Cerimônia de assinatura e lacração dos sistemas eleitorais
A cerimônia de assinatura e lacração ocorre a cada eleição e marca o fim da etapa de desenvolvimento e inspeção dos sistemas eleitorais. Durante a lacração dos sistemas, analistas do TSE realizam uma última verificação dos códigos-fonte, para saber se estão íntegros e funcionais. Em seguida, todos os programas, incluindo os que são utilizados na urna eletrônica e na totalização de votos, são compilados e registrados numa mídia não regravável, que fica lacrada digitalmente e fisicamente, dentro de uma sala-cofre na sede do TSE. A etapa de assinatura digital e lacração dos sistemas eleitorais pode ser acompanhada presencialmente pelas entidades fiscalizadoras das eleições e por jornalistas credenciados.
Após as assinaturas, as mídias recebem lacres físicos, também assinados pelas autoridades presentes, e são depositadas em envelopes novamente lacrados. Uma cópia é armazenada pelo presidente do TSE na Sala-Cofre do Tribunal. A outra segue para os 27 Tribunais Regionais Eleitorais (TREs).

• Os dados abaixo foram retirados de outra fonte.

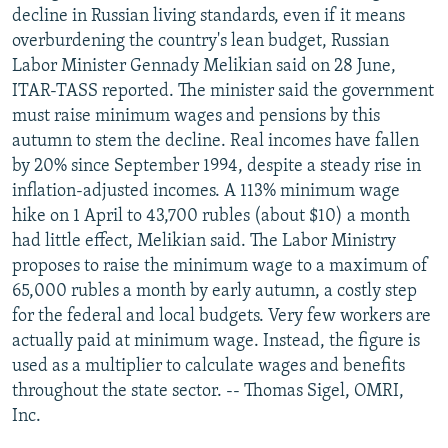
decline in Russian living standards, even if it means
overburdening the country's lean budget, Russian
Labor Minister Gennady Melikian said on 28 June,
ITAR-TASS reported. The minister said the government
must raise minimum wages and pensions by this
autumn to stem the decline. Real incomes have fallen
by 20% since September 1994, despite a steady rise in
inflation-adjusted incomes. A 113% minimum wage
hike on 1 April to 43,700 rubles (about $10) a month
had little effect, Melikian said. The Labor Ministry
proposes to raise the minimum wage to a maximum of
65,000 rubles a month by early autumn, a costly step
for the federal and local budgets. Very few workers are
actually paid at minimum wage. Instead, the figure is
used as a multiplier to calculate wages and benefits
throughout the state sector. -- Thomas Sigel, OMRI,
Inc.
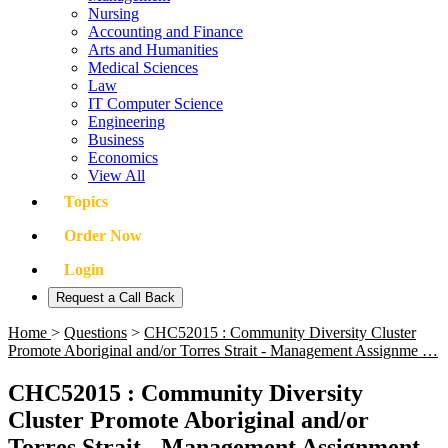
Nursing
Accounting and Finance
Arts and Humanities
Medical Sciences
Law
IT Computer Science
Engineering
Business
Economics
View All
Topics
Order Now
Login
Request a Call Back
Home
>
Questions
>
CHC52015 : Community Diversity Cluster
Promote Aboriginal and/or Torres Strait - Management Assignme …
CHC52015 : Community Diversity
Cluster Promote Aboriginal and/or
Torres Strait - Management Assignment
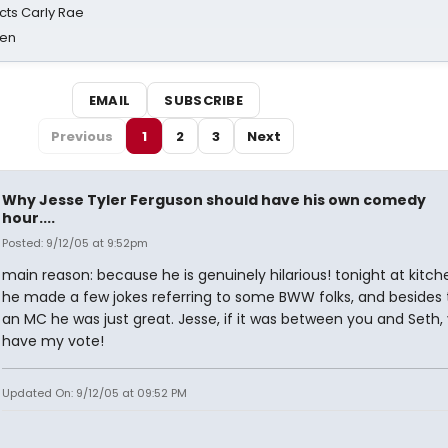
cts Carly Rae
sen
EMAIL
SUBSCRIBE
Previous
1
2
3
Next
Why Jesse Tyler Ferguson should have his own comedy
hour....
Posted: 9/12/05 at 9:52pm
main reason: because he is genuinely hilarious! tonight at kitch
he made a few jokes referring to some BWW folks, and besides 
an MC he was just great. Jesse, if it was between you and Seth,
have my vote!
Updated On: 9/12/05 at 09:52 PM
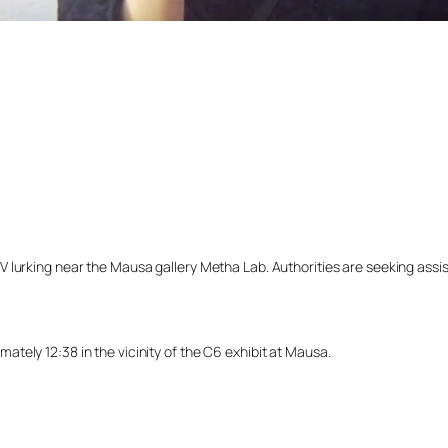
lurking near the Mausa gallery Metha Lab. Authorities are seeking assista
tely 12:38 in the vicinity of the C6 exhibit at Mausa.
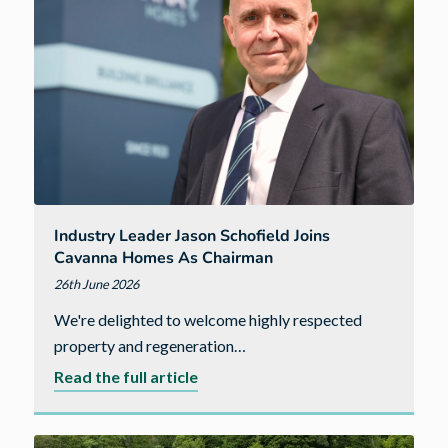
just
10
days
at
our
Bellevue
development
Industry Leader Jason Schofield Joins
Cavanna Homes As Chairman
26th June 2026
We're delighted to welcome highly respected
property and regeneration…
about
Read the full article
Industry
leader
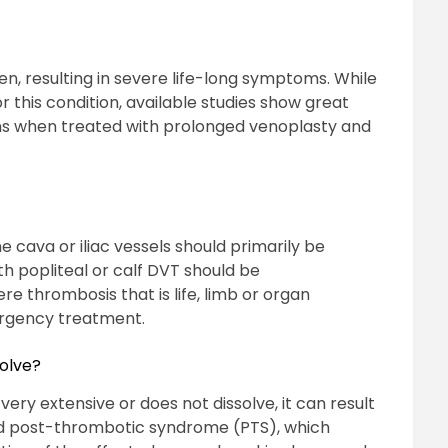
, resulting in severe life-long symptoms. While
 this condition, available studies show great
 when treated with prolonged venoplasty and
 cava or iliac vessels should primarily be
th popliteal or calf DVT should be
ere thrombosis that is life, limb or organ
ergency treatment.
solve?
 very extensive or does not dissolve, it can result
lled post-thrombotic syndrome (PTS), which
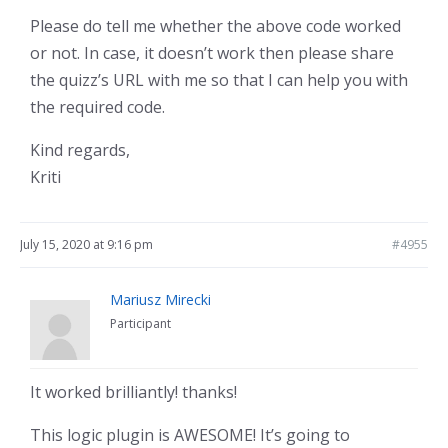
Please do tell me whether the above code worked
or not. In case, it doesn’t work then please share
the quizz’s URL with me so that I can help you with
the required code.
Kind regards,
Kriti
July 15, 2020 at 9:16 pm
#4955
Mariusz Mirecki
Participant
It worked brilliantly! thanks!
This logic plugin is AWESOME! It’s going to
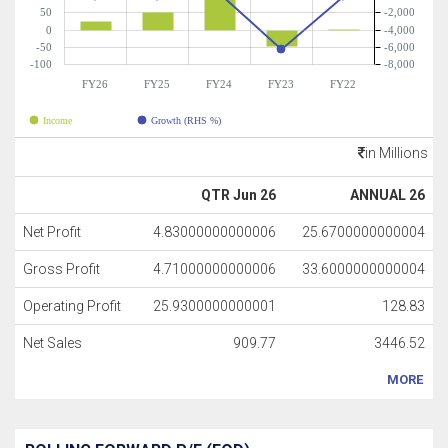
50
-2,000
0
-4,000
-50
-6,000
-100
-8,000
FY26
FY25
FY24
FY23
FY22
Income
Growth (RHS %)
in Millions
QTR Jun 26
ANNUAL 26
Net Profit
4.83000000000006
25.6700000000004
Gross Profit
4.71000000000006
33.6000000000004
Operating Profit
25.9300000000001
128.83
Net Sales
909.77
3446.52
MORE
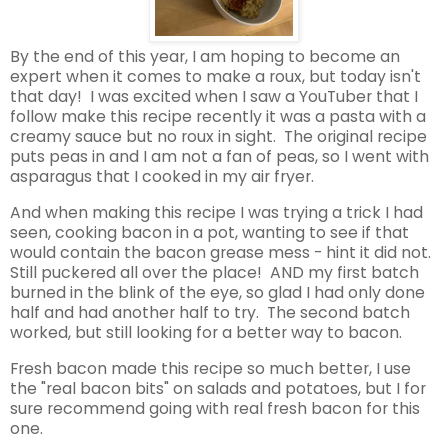
By the end of this year, I am hoping to become an
expert when it comes to make a roux, but today isn't
that day! I was excited when I saw a YouTuber that I
follow make this recipe recently it was a pasta with a
creamy sauce but no roux in sight. The original recipe
puts peas in and I am not a fan of peas, so I went with
asparagus that I cooked in my air fryer.
And when making this recipe I was trying a trick I had
seen, cooking bacon in a pot, wanting to see if that
would contain the bacon grease mess - hint it did not.
Still puckered all over the place! AND my first batch
burned in the blink of the eye, so glad I had only done
half and had another half to try. The second batch
worked, but still looking for a better way to bacon.
Fresh bacon made this recipe so much better, I use
the "real bacon bits" on salads and potatoes, but I for
sure recommend going with real fresh bacon for this
one.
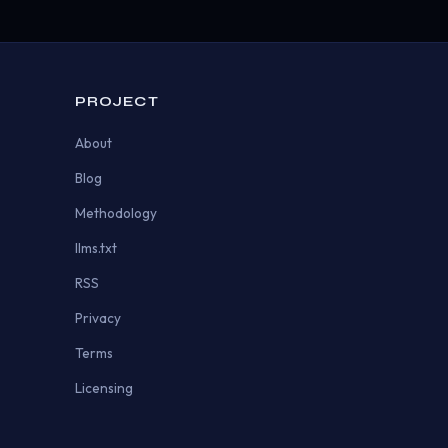
PROJECT
About
Blog
Methodology
llms.txt
RSS
Privacy
Terms
Licensing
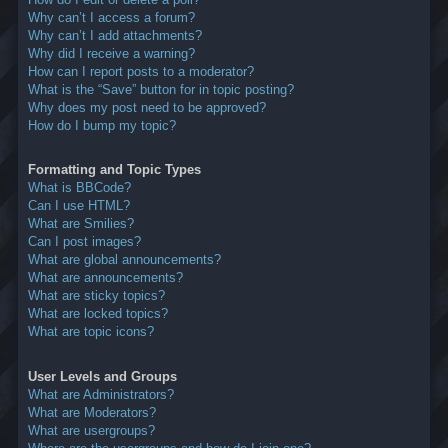
Why can’t I access a forum?
Why can’t I add attachments?
Why did I receive a warning?
How can I report posts to a moderator?
What is the “Save” button for in topic posting?
Why does my post need to be approved?
How do I bump my topic?
Formatting and Topic Types
What is BBCode?
Can I use HTML?
What are Smilies?
Can I post images?
What are global announcements?
What are announcements?
What are sticky topics?
What are locked topics?
What are topic icons?
User Levels and Groups
What are Administrators?
What are Moderators?
What are usergroups?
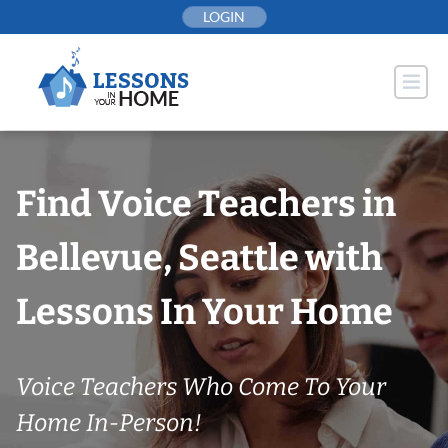
Skip
LOGIN
to
content
Find Voice Teachers in
Bellevue, Seattle with
Lessons In Your Home
Voice Teachers Who Come To Your
Home In-Person!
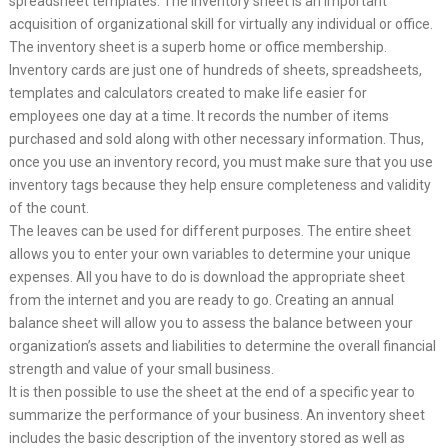
spreadsheet templates. The inventory sheet is an important
acquisition of organizational skill for virtually any individual or office.
The inventory sheet is a superb home or office membership.
Inventory cards are just one of hundreds of sheets, spreadsheets,
templates and calculators created to make life easier for
employees one day at a time. It records the number of items
purchased and sold along with other necessary information. Thus,
once you use an inventory record, you must make sure that you use
inventory tags because they help ensure completeness and validity
of the count.
The leaves can be used for different purposes. The entire sheet
allows you to enter your own variables to determine your unique
expenses. All you have to do is download the appropriate sheet
from the internet and you are ready to go. Creating an annual
balance sheet will allow you to assess the balance between your
organization’s assets and liabilities to determine the overall financial
strength and value of your small business.
It is then possible to use the sheet at the end of a specific year to
summarize the performance of your business. An inventory sheet
includes the basic description of the inventory stored as well as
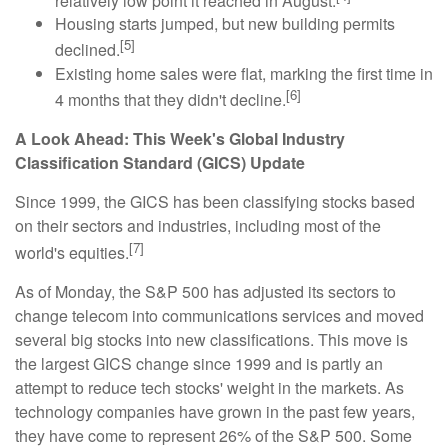
relatively low point it reached in August.
Housing starts jumped, but new building permits
[5]
declined.
Existing home sales were flat, marking the first time in
[6]
4 months that they didn't decline.
A Look Ahead: This Week's Global Industry
Classification Standard (GICS) Update
Since 1999, the GICS has been classifying stocks based
on their sectors and industries, including most of the
[7]
world's equities.
As of Monday, the S&P 500 has adjusted its sectors to
change telecom into communications services and moved
several big stocks into new classifications. This move is
the largest GICS change since 1999 and is partly an
attempt to reduce tech stocks' weight in the markets. As
technology companies have grown in the past few years,
they have come to represent 26% of the S&P 500. Some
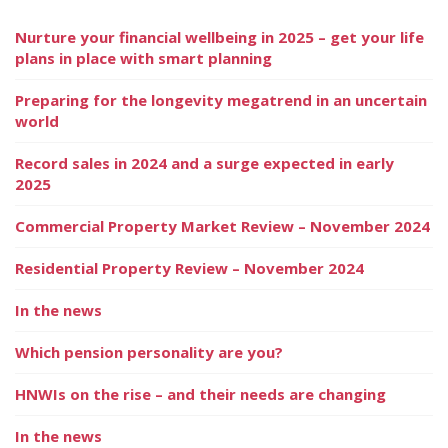
Nurture your financial wellbeing in 2025 – get your life
plans in place with smart planning
Preparing for the longevity megatrend in an uncertain
world
Record sales in 2024 and a surge expected in early
2025
Commercial Property Market Review – November 2024
Residential Property Review – November 2024
In the news
Which pension personality are you?
HNWIs on the rise – and their needs are changing
In the news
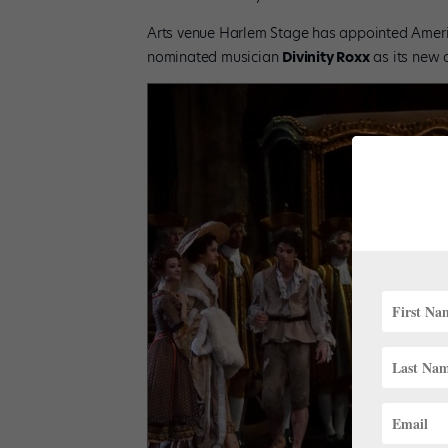
Arts venue Harlem Stage has appointed Americ
nominated musician
Divinity Roxx
as its new a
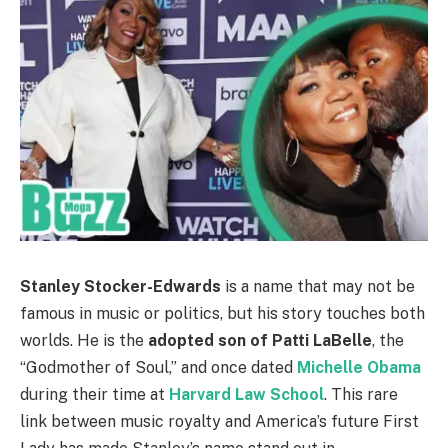
Stanley Stocker-Edwards
is a name that may not be
famous in music or politics, but his story touches both
worlds. He is the
adopted son of Patti LaBelle
, the
“Godmother of Soul,” and once dated
Michelle Obama
during their time at
Harvard Law School
. This rare
link between music royalty and America’s future First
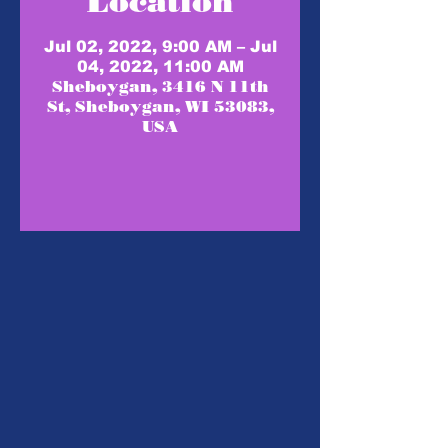
Location
Jul 02, 2022, 9:00 AM – Jul
04, 2022, 11:00 AM
Sheboygan, 3416 N 11th
St, Sheboygan, WI 53083,
USA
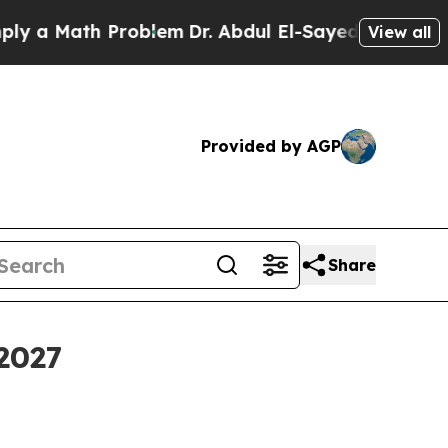
 Math Problem
Dr. Abdul El-Sayed on Historic Mich
View all
Provided by AGP
Share
 2027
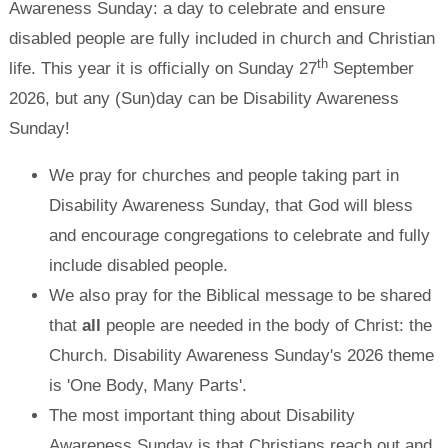
Awareness Sunday: a day to celebrate and ensure
disabled people are fully included in church and Christian
th
life. This year it is officially on Sunday 27
September
2026, but any (Sun)day can be Disability Awareness
Sunday!
We pray for churches and people taking part in
Disability Awareness Sunday, that God will bless
and encourage congregations to celebrate and fully
include disabled people.
We also pray for the Biblical message to be shared
that
all
people are needed in the body of Christ: the
Church. Disability Awareness Sunday's 2026 theme
is 'One Body, Many Parts'.
The most important thing about Disability
Awareness Sunday is that Christians reach out and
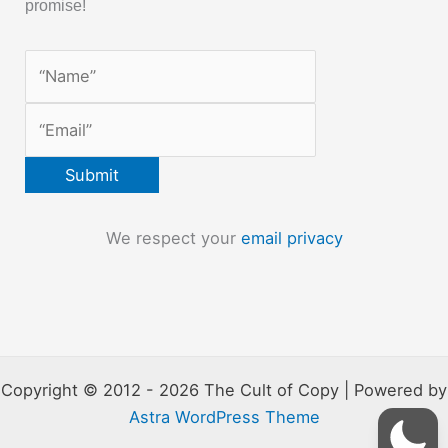
promise!
We respect your
email privacy
Copyright © 2012 - 2026 The Cult of Copy | Powered by
Astra WordPress Theme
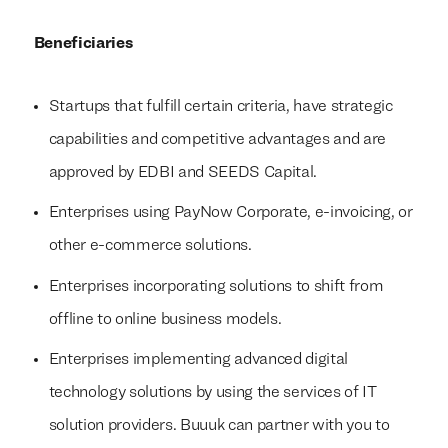
Beneficiaries
Startups that fulfill certain criteria, have strategic
capabilities and competitive advantages and are
approved by EDBI and SEEDS Capital.
Enterprises using PayNow Corporate, e-invoicing, or
other e-commerce solutions.
Enterprises incorporating solutions to shift from
offline to online business models.
Enterprises implementing advanced digital
technology solutions by using the services of IT
solution providers. Buuuk can partner with you to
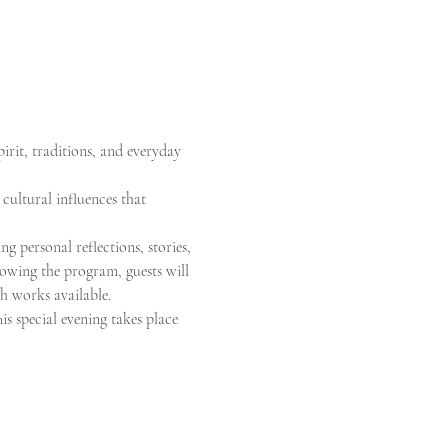
irit, traditions, and everyday 
 cultural influences that 
g personal reflections, stories, 
llowing the program, guests will 
th works available.
is special evening takes place 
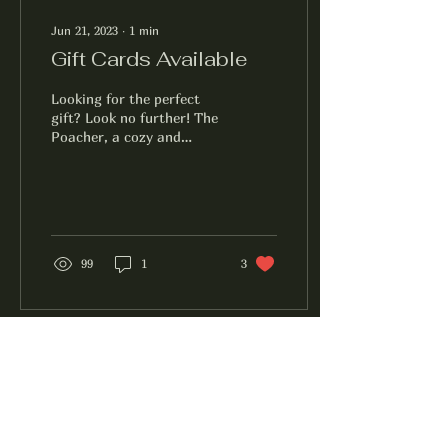
Jun 21, 2023
∙
1
min
Gift Cards Available
Looking for the perfect
gift? Look no further! The
Poacher, a cozy and
inviting pub in downtown
Burlington, offers gift
cards that are...
99
1
3
The Poacher
Facebook
Instagram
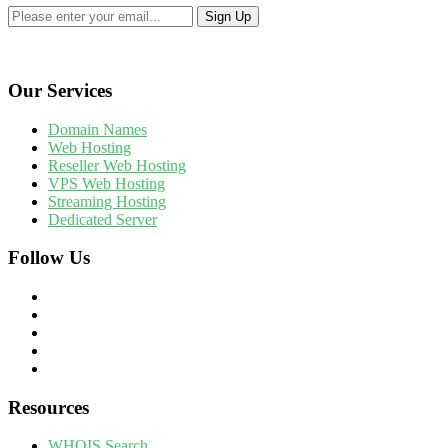
Our Services
Domain Names
Web Hosting
Reseller Web Hosting
VPS Web Hosting
Streaming Hosting
Dedicated Server
Follow Us
Resources
WHOIS Search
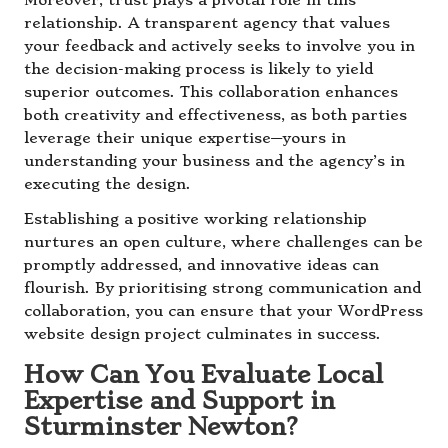
Moreover, trust plays a pivotal role in this
relationship. A transparent agency that values
your feedback and actively seeks to involve you in
the decision-making process is likely to yield
superior outcomes. This collaboration enhances
both creativity and effectiveness, as both parties
leverage their unique expertise—yours in
understanding your business and the agency’s in
executing the design.
Establishing a positive working relationship
nurtures an open culture, where challenges can be
promptly addressed, and innovative ideas can
flourish. By prioritising strong communication and
collaboration, you can ensure that your WordPress
website design project culminates in success.
How Can You Evaluate Local
Expertise and Support in
Sturminster Newton?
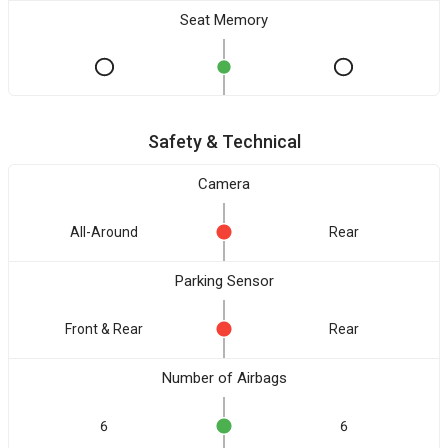
Seat Memory
Safety & Technical
Camera
All-Around
Rear
Parking Sensor
Front & Rear
Rear
Number of Airbags
6
6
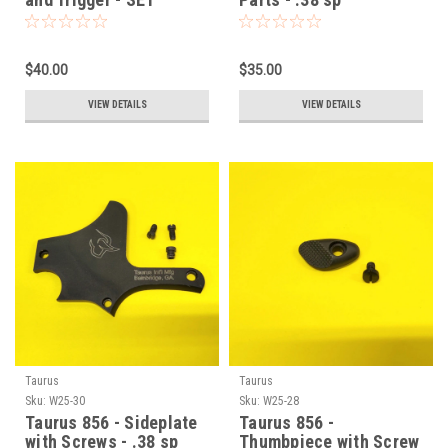
$40.00
$35.00
VIEW DETAILS
VIEW DETAILS
Taurus
Taurus
Sku:
W25-30
Sku:
W25-28
Taurus 856 - Sideplate
Taurus 856 -
with Screws - .38 sp
Thumbpiece with Screw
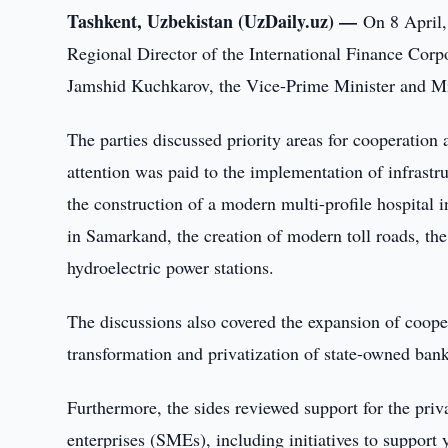
Tashkent, Uzbekistan (UzDaily.uz) —
On 8 April,
Regional Director of the International Finance Corp
Jamshid Kuchkarov, the Vice-Prime Minister and Mi
The parties discussed priority areas for cooperation a
attention was paid to the implementation of infrastr
the construction of a modern multi-profile hospital 
in Samarkand, the creation of modern toll roads, the
hydroelectric power stations.
The discussions also covered the expansion of cooper
transformation and privatization of state-owned bank
Furthermore, the sides reviewed support for the pri
enterprises (SMEs), including initiatives to support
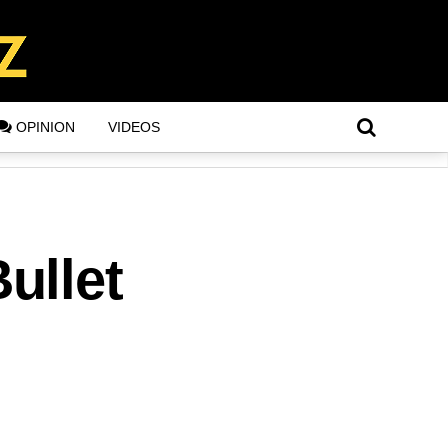
OPINION
VIDEOS
ullet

O acesso ao programa que roda nos equipamentos é restrito e só pode ser autorizado pelo TSE – o que ocorre sempre no período anterior à disputa. Ademais, não é possível acessar esse código-fonte pela internet.
Fiscalização do sistema
Diversas entidades e organizações atestam a lisura das eleições. Em 9 de novembro de 2022, o Ministério da Defesa publicou o relatório de fiscalização do sistema eletrônico de votação. Em suas conclusões, o documento não aponta a presença de códigos maliciosos prejudicando a segurança do sistema. Em outro relatório preliminar do Carter Center, organização internacional não governamental sem fins lucrativos, publicado em 4 de novembro de 2022, não foi apontada nenhuma irregularidade no processo eleitoral brasileiro.